- Born: 1 June 1899 Belfast, Ireland
- Died: 2 March 2002 (aged 102) Bangor, Northern Ireland
- Allegiance: United Kingdom
- Branch: British Army
- Service years: 1914; 1916–1919
- Rank: Rifleman
- Unit: 16th Battalion, Royal Irish Rifles
- Known for: Last living World War I veteran in Ireland
- Conflicts: World War I Battle of Messines; Battle of Passchendaele;
- Spouse: Eleanor Shaw ​(m. 1942)​

= Thomas Shaw (World War I veteran) =

Thomas Shaw (1 June 1899 – 2 March 2002) was the last surviving Irish veteran of World War I. He served in the Royal Irish Rifles regiment of the British Army after joining up in 1916 and fought in battles such as Passchendaele.

== Biography ==
Shaw was born in Belfast on 1 June 1899. He first enlisted as a rifleman aged fifteen in 1914 and went into battle, but was sent home after his brother, a military policeman, met him by chance while in France. In 1916, he joined the 16th battalion of the Royal Irish Rifles and fought in battles such as Messines and Passchendaele. He stayed in Germany as part of the Army of Occupation for six months after the war ended and returned to Ireland in April 1919.

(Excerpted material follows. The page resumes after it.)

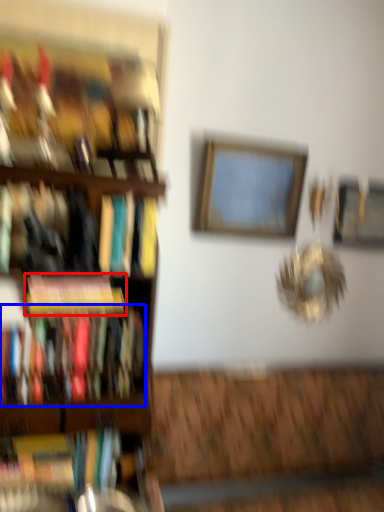 Question: Among these objects, which one is nearest to the camera, book (highlighted by a red box) or book (highlighted by a blue box)?

Choices:
 (A) book
 (B) book

Answer: (B)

During World War II, he was in charge of meat rations in Belfast. In 1942, he married his girlfriend Eleanor.

Shaw and his wife spent his last 12 years living at The Savoy, a sheltered accommodation development in Bangor, County Down. He died on 2 March 2002 at the age of and was buried in Clandeboye cemetery in Bangor. A plaque in honour of Thomas Shaw was put up at the front door of The Savoy on 4 August 2014.